What the task requires — Return each line of the listing below, unchanged, and omit the images.

Dataset excerpt —
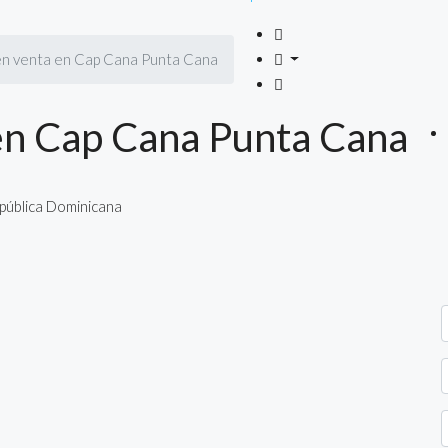
n venta en Cap Cana Punta Cana
en Cap Cana Punta Cana
pública Dominicana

Answer space —
n venta en Cap Cana Punta Cana
en Cap Cana Punta Cana
pública Dominicana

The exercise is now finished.